▶ EXERCISE PROMPT:
Leaving the pictures aside, repeat every line below exactly.

Stored items
= Beginning of Section =
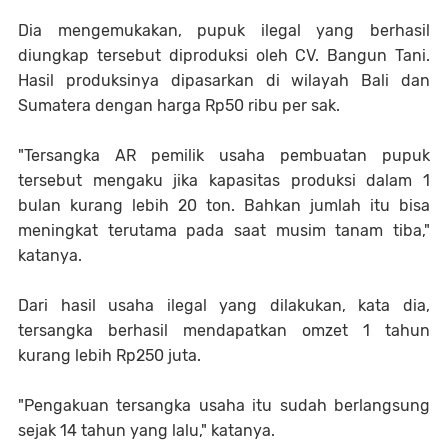
Dia mengemukakan, pupuk ilegal yang berhasil
diungkap tersebut diproduksi oleh CV. Bangun Tani.
Hasil produksinya dipasarkan di wilayah Bali dan
Sumatera dengan harga Rp50 ribu per sak.
"Tersangka AR pemilik usaha pembuatan pupuk
tersebut mengaku jika kapasitas produksi dalam 1
bulan kurang lebih 20 ton. Bahkan jumlah itu bisa
meningkat terutama pada saat musim tanam tiba,"
katanya.
Dari hasil usaha ilegal yang dilakukan, kata dia,
tersangka berhasil mendapatkan omzet 1 tahun
kurang lebih Rp250 juta.
"Pengakuan tersangka usaha itu sudah berlangsung
sejak 14 tahun yang lalu," katanya.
= End of Section =
▶ PROBLEM SOLUTION:
Dia mengemukakan, pupuk ilegal yang berhasil
diungkap tersebut diproduksi oleh CV. Bangun Tani.
Hasil produksinya dipasarkan di wilayah Bali dan
Sumatera dengan harga Rp50 ribu per sak.
"Tersangka AR pemilik usaha pembuatan pupuk
tersebut mengaku jika kapasitas produksi dalam 1
bulan kurang lebih 20 ton. Bahkan jumlah itu bisa
meningkat terutama pada saat musim tanam tiba,"
katanya.
Dari hasil usaha ilegal yang dilakukan, kata dia,
tersangka berhasil mendapatkan omzet 1 tahun
kurang lebih Rp250 juta.
"Pengakuan tersangka usaha itu sudah berlangsung
sejak 14 tahun yang lalu," katanya.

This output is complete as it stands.